━━━━━ EXERCISE MATERIALS

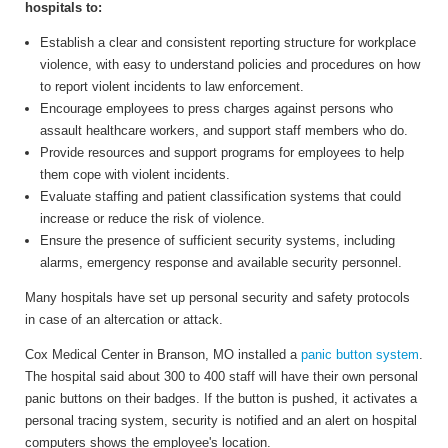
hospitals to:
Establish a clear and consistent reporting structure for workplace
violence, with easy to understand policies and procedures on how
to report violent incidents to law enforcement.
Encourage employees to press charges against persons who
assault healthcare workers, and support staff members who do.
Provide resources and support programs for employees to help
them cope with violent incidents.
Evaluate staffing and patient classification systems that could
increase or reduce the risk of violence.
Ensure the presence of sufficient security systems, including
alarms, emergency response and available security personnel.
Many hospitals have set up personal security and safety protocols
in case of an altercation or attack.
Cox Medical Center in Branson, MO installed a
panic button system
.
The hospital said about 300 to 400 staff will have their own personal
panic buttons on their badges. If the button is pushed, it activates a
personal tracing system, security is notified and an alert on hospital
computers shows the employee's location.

━━━━━━━━━━
━━━━━ EXERCISE MATERIALS

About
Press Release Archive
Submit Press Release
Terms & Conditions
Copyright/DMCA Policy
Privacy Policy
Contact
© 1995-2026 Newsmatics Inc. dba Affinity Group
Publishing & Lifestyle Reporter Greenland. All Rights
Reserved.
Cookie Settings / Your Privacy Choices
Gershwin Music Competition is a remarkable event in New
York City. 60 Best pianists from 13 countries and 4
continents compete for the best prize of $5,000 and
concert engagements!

━━━━━━━━━━

● **WORK INSTRUCTION**:
Could you set down, word for word, only the lines above from the line with "them cope with violent incidents." to the line with "The hospital said", including both?

● **ANSWER FOR THE TASK**:
them cope with violent incidents.
Evaluate staffing and patient classification systems that could
increase or reduce the risk of violence.
Ensure the presence of sufficient security systems, including
alarms, emergency response and available security personnel.
Many hospitals have set up personal security and safety protocols
in case of an altercation or attack.
Cox Medical Center in Branson, MO installed a
panic button system
.
The hospital said about 300 to 400 staff will have their own personal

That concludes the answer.